The story is as unspoiled today as it was when I first played it. There’s a timeless factor to each of the modern Persona games to where the only aging aspect will be the visuals, which still look pretty good thanks to some accenting hand-drawn sections. Mainly, you play detective between your school work and job (and friends etc.) to solve the Midnight Channel murders that weaves you through a straight, uneven path. There is a chance to screw the whole thing up near the end, so you better pay attention if you want to see the full journey through. Even if you don’t, the “true” ending is worth a look-up on Youtube to grab some much-needed closure after the highly emotional build up.
Day-to-day structures are stapled to available blocks of time in Persona 4, as one would expect. There aren’t quite so many exchanges of “You’re too tired, go to bed,” as there are in Persona 5, which feels so very nice. That gives you more time to work, play, and collect inside of the small-ish Inaba. You have plenty of confidants that…well, maybe…it’s a tough call between this group and that of Persona 5. There are a lot of similarities to be sure, but the subtle differences do begin to bloom when you put in the time and effort to get to know the cast. Again, it’s all there, just a few more pages into this lengthy tome.
Dungeons are rock, paper, scissors with elements and Persona types that doesn’t offer a good way to discover new ones on the fly. You’ll view the creatures in hallways as crawling blobs that you’ll just want to smack in the head without nuance to gain the advantage. Your four will take on however many monsters the stage will throw at you using either physical or Persona-based attacks. Thankfully, you can set roles for your teammates that the computer can take over their moves to fulfill. Battles feel evolved as a result from Persona 3 without messing with the central mechanic…at all.

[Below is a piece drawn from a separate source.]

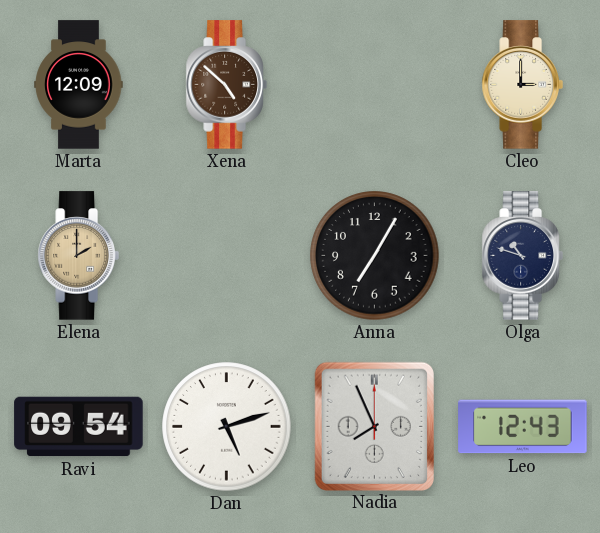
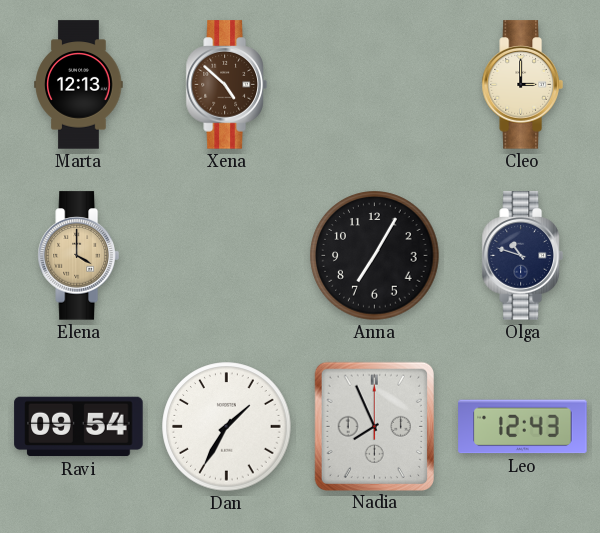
Marta: 12:09 -> 12:13
Elena: 2:00 -> 4:00
Dan: 5:12 -> 1:35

That’s not the best approach in the grand scheme of the series as the incremental steps taken don’t feel substantial between entries. Persona 4 though, as a lovely little sun in its own universe, feels smooth on its own except in the late game. What ultimately breaks down the experience slightly is acquiring Personas, balancing for later dungeons, and maneuvering for secrets on a precise level. Everything surrounding the collection of the titular Persona-mon feels too detached from combat to stay at the pace you want it to. Persona creation involves leaving dungeons sometimes to grab the best attacker/defender, highlighting that wide gap.
In the midst of battle, you have the hand that you have with your only chance at addition being a Shuffle Time game that can give you a new monster. This doesn’t completely cover the hole though thanks to the randomized nature. The loop is there for gameplay in a loose way, but there’s an undeniable vacancy in your party as far as acquisition is concerned.
Let’s drop the funny business and just say what we’re both here to say: Persona 4 is an accomplishment as thick as a Lord of the Rings novel. Each character has care and disorder to the harmonic hypnosis of society sewn into their bones by the end in a way that makes you feel like a pure disrupter. The gameplay has its small issues for sure with the structured approach getting slightly old, but Persona 4 is an echoing masterpiece down the longest school hallways.